Fluorooleic acid
- Names: IUPAC name (9Z)-18-Fluoro-9-octadecenoic acid

Identifiers
- CAS Number: 1478-37-1;
- 3D model (JSmol): Interactive image;
- ChemSpider: 4472380;
- PubChem CID: 5312955;
- UNII: Z49M478WU7;

Properties
- Chemical formula: C_{18}H_{33}FO_{2}
- Molar mass: 300.458 g·mol^{−1}

= Fluorooleic acid =

Fluorooleic acid is a naturally occurring, unsaturated, and fluorinated fatty acid. The Delta notation is 18-F-18:1-delta-9c.

==Natural occurrence==
Fluoroleic acid, along with some other ω-fluoro-substituted fatty acids, occurs at about 10–20% in the seed oil of Dichapetalum toxicarium, a plant native to Sierra Leone in West Africa.

==Biosynthesis==
Unlike many other plants, Dichapetalum toxicarium can accumulate much more fluoride, even when the soil content is not particularly high. In young leaves, this is converted into monofluoroacetate, which is stored in the leaves around the flowers. During seed formation, the fluoroacetate is transferred there and converted into long-chain fluorinated fatty acids, including fluorooleic acid.

==Synthesis==
One method starts with 8-fluorooctanol, which is first reacted with phosphorus tribromide. The product of this reaction is then reacted with sodium acetylide in xylene/DMF. Then, the reaction takes place with 1-chloro-7-iodoheptane and metallic lithium in liquid ammonia and finally with sodium cyanide in DMSO, yielding the nitrile of fluorooleic acid. This reacts with hydrogen peroxide and potassium hydroxide in acetone to form the amide, and then with potassium hydroxide in ethanol to form the carboxylic acid. The triple bond can be converted into a (Z)-double bond by Lindlar catalyst.

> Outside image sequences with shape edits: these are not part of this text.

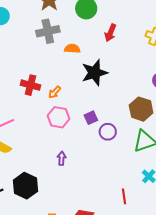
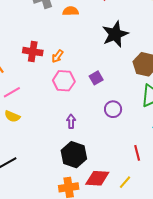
black star: (95, 73) -> (115, 34), moved
purple circle: (108, 132) -> (113, 109), moved
black hexagon: (25, 186) -> (74, 155), moved

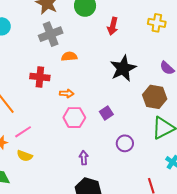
orange semicircle: (71, 11) -> (69, 56), moved
red cross: (33, 52) -> (40, 77), moved
orange arrow: (57, 56) -> (67, 93), turned -120

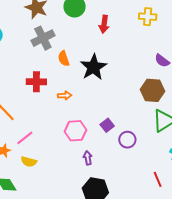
orange semicircle: (69, 56) -> (64, 58), turned -98
black star: (123, 68) -> (93, 67), moved
purple square: (106, 113) -> (107, 125), moved
pink hexagon: (74, 118) -> (75, 131), moved

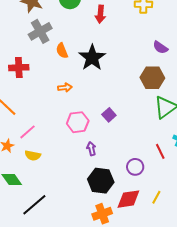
red cross: (36, 82) -> (19, 68), moved
purple circle: (127, 140) -> (135, 167), moved
red line: (158, 179) -> (160, 151), moved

Fluoroleic acid can also be isolated from Dichapetalum toxicarium. A chromatography method optimized for the separation of fluorinated fatty acids has been published.

==Toxicology==
Fluorooleic acid is responsible for the toxicity of Dichapetalum toxicarium fruits, which have been used as rat poison. Oral LD_{50} values of fluorooleic acid for various animals have been determined; these are 6 mg/kg for rats, 1.5 mg/kg for guinea pigs, 2.5 mg/kg for pigeons, 0.5 mg/kg for rabbits, and 2 mg/kg for sheep. In many cases, death was delayed and sudden, presumably due to cardiac arrest.